Memory leak processing large number of files?

ThomasDickey / original-mawk

bug-reports for mawk (originally on GoogleCode)

http://invisible-island.net/mawk/mawk.html

17 stars 2 forks source link

Memory leak processing large number of files? #44

Closed kmatt closed 7 years ago

kmatt commented 7 years ago

This example script combines a few thousand source data files to a few dozen based on a date column within:

BEGIN { FS="-"; OFS="," }
{
    gsub(/\|/, ",", $7)  # pipe to csv
    gsub(/,[^0-9]|,$/, ",0", $7)  # null measures to zero
    print $1"-"$2"-"$3" "$4":00", $5, $6, $7 >> "out_" $1 $2 $3 ".csv"
}

And called with mawk -f crush.awk *.dat. However memory usage for the Mawk process climbs continuously until the script or RAM is exhausted - 128GB in one case, with a maximum of 31 open files (one month worth of source dates).

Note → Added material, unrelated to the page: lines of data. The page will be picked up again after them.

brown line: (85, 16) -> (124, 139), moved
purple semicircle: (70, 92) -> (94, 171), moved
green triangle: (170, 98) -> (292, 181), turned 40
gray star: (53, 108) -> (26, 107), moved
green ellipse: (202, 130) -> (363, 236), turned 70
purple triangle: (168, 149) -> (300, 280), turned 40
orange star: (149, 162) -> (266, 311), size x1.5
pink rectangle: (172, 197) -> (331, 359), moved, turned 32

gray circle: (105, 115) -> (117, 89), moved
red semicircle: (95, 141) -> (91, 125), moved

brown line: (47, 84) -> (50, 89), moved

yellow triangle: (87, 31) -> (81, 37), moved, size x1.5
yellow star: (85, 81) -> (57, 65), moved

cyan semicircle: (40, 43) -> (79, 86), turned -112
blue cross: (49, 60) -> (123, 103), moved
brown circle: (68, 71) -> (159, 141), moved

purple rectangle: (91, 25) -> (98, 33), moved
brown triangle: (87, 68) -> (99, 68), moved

Is there an issue with the script, or is Mawk 1.3.4 leaking memory? I don't see this behavior with Gawk 4, but Mawk is much faster for this type of job.

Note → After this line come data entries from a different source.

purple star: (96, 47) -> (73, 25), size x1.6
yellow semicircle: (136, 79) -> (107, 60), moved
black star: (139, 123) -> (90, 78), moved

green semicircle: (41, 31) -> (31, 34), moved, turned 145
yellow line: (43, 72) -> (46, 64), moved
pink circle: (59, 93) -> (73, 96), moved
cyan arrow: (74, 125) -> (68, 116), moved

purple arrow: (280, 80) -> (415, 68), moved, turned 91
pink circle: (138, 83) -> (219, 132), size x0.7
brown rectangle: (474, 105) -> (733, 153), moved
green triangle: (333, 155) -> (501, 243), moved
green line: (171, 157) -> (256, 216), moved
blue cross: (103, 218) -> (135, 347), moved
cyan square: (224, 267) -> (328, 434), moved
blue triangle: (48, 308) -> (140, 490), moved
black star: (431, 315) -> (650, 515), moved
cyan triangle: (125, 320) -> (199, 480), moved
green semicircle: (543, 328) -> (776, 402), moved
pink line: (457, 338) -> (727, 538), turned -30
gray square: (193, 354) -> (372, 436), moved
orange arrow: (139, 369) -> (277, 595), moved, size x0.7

kmatt commented 7 years ago

fflush() for each line did not show any noticeable memory savings.

Using find command to call Mawk interpreter per file addresses the memory consumption, but it would be instructive to understand the difference in memory usage between Mawk and Gawk in this case.

ThomasDickey commented 7 years ago

Offhand, issue #20 is the only interesting one with memory problems that I recall. But that is a buffer-management issue (no apparent relationship to the number of files).

Is this something that can be scaled down, e.g., to see the difference in handling a few files of a megabyte or so versus a few dozen?

kmatt commented 7 years ago

Is this something that can be scaled down, e.g., to see the difference in handling a few files of a megabyte or so versus a few dozen?

I am currently feeding Mawk (1.3.4 20160615) via GNU Parallel, thus one Mawk "run" per source file, and this keeps memory manageable.

It seems that when give an continuous stream via cat, or a very large list of files, memory grows unchecked.

kmatt commented 7 years ago

From another thread:

mawk keeps memory around until it isn't "used" (by keeping reference counts)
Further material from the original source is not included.